Evaluation of results¶

Results for out-of-sample interval.

In [34]:
fig = go.Figure()

fig.add_trace( go.Scatter(x=evaluation_data.index, y=evaluation_data[ target_column ].values, name='Actual', line_shape='linear'))

fig.add_trace( go.Scatter(x=evaluation_data.index, y=evaluation_data[ target_column+'_pred'].values, name='Predicted', line_shape='linear'))

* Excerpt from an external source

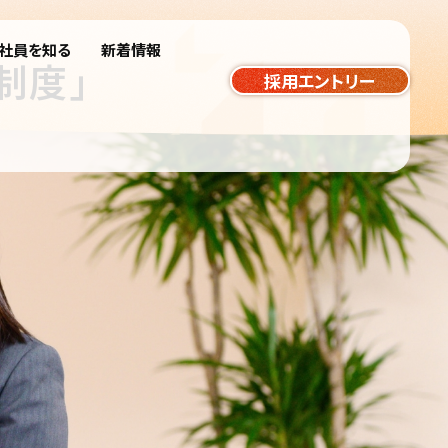
社員を知る
新着情報
制度」
採用エントリー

fig.update_layout( autosize=False, width=1200, height=500 )

fig.show()

Accuracy metrics for the 2nd day.

In [35]:
backtest.aggregated_predictions[1]['accuracyMetricsForHorizons']['S+2']
Out[35]:
{'MAE': 1422.5082361228722,
 'MSE': 3534266.9658089527,
 'MAPE': 342.0953718480556,
 'RMSE': 1879.9646182332667}

Summary¶

We demonstrated how TIM can (with default settings) predict product demand even in times with vast structural changes (Covid-19 lockdowns).

To improve accuracy even more, we recommend enhancing dataset with predictors linked with relevant marketing activity/plans (e.g. campaign for specific product in given area etc.).